= GridFTP =

File transfer protocol for grid computing

GridFTP is an extension of the File Transfer Protocol (FTP) for grid computing. The protocol was defined within the GridFTP working group of the Open Grid Forum. There are multiple implementations of the protocol; the most widely used is that provided by the Globus Toolkit.

The aim of GridFTP is to provide a more reliable and high performance file transfer, for example to enable the transmission of very large files. GridFTP is used extensively within large science projects such as the Large Hadron Collider and by many supercomputer centers and other scientific facilities.
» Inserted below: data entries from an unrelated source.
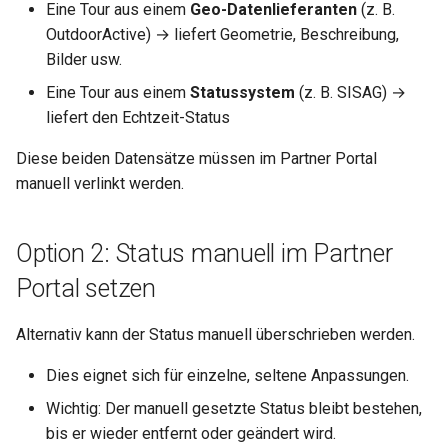
Eine Tour aus einem
Geo-Datenlieferanten
(z. B.
OutdoorActive) → liefert Geometrie, Beschreibung,
Bilder usw.
Eine Tour aus einem
Statussystem
(z. B. SISAG) →
liefert den Echtzeit-Status
Diese beiden Datensätze müssen im Partner Portal
manuell verlinkt werden.
Option 2: Status manuell im Partner
Portal setzen
Alternativ kann der Status manuell überschrieben werden.
Dies eignet sich für einzelne, seltene Anpassungen.
Wichtig: Der manuell gesetzte Status bleibt bestehen,
bis er wieder entfernt oder geändert wird.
GridFTP also addresses the problem of incompatibility between storage and access systems. Previously, each data provider would make their data available in their own specific way, providing a library of access functions. This made it difficult to obtain data from multiple sources, requiring a different access method for each, and thus dividing the total available data into partitions. GridFTP provides a uniform way of accessing the data, encompassing functions from all the different modes of access, building on and extending the universally accepted FTP standard. FTP was chosen as a basis for it because of its widespread use, and because it has a well defined architecture for extensions to the protocol (which may be dynamically discovered).

== Features of GridFTP ==
GridFTP integrates with the Grid Security Infrastructure, which provides authentication and encryption to file transfers, with user-specified levels of confidentiality and data integrity, also for cross-server transfers (what FTP calls the File eXchange Protocol, FXP).

GridFTP achieves much greater use of bandwidth than conventional data stream technology by using multiple simultaneous TCP streams. Files can be downloaded in pieces simultaneously from multiple sources; or even in separate parallel streams from the same source, which is still able to make better use of the bandwidth. Striped and interleaved transfers, again either from multiple or single sources, allow further speed increases.

Although FTP has the ability to resume an interrupted file transfer from a specific point in a file, it does not support the transmission of only a certain portion of a file. GridFTP allows a subset of a file to be sent. Such a feature is useful in applications where only small sections of a very large data file are required for processing (a motivating example being the processing of data from a high energy physics experiment, a traditional use of Grid technology).

GridFTP provides a fault tolerant implementation of FTP, to handle network unavailability and server problems. Transfers can also be automatically restarted if a problem occurs.

The underlying TCP connection in FTP has numerous settings such as window size and buffer size. GridFTP allows automatic (or manual) negotiation of these settings to provide optimal transfer speeds and reliability (optimal settings are likely to be different with large files and for large groups of files).